### [Directions]
Please copy the listing that follows exactly, leaving out any pictures.
[[ Task material open ]]
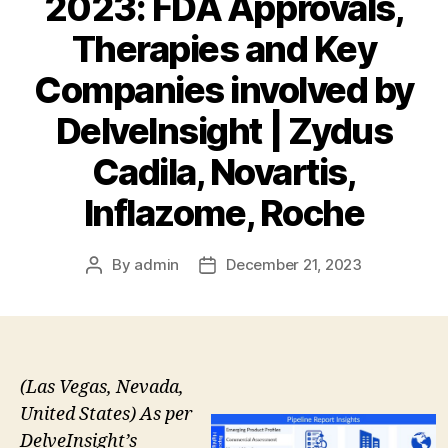
2023: FDA Approvals,
Therapies and Key
Companies involved by
DelveInsight | Zydus
Cadila, Novartis,
Inflazome, Roche
By
admin
December 21, 2023
Post
Post
author
date
(Las Vegas, Nevada,
United States) As per
DelveInsight’s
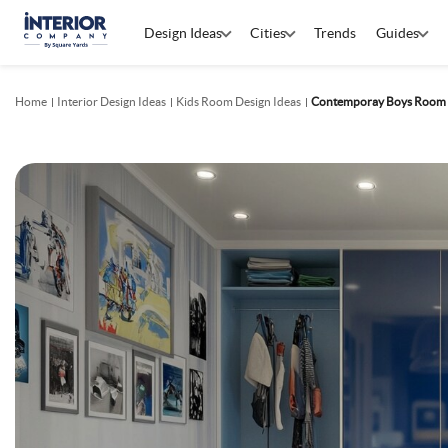
Design Ideas
Cities
Trends
Guides
Home
Interior Design Ideas
Kids Room Design Ideas
Contemporay Boys Room D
[[ Task material closed ]]
### [Response]
2023: FDA Approvals,
Therapies and Key
Companies involved by
DelveInsight | Zydus
Cadila, Novartis,
Inflazome, Roche
By
admin
December 21, 2023
Post
Post
author
date
(Las Vegas, Nevada,
United States) As per
DelveInsight’s
Design Ideas
Cities
Trends
Guides
Home
Interior Design Ideas
Kids Room Design Ideas
Contemporay Boys Room D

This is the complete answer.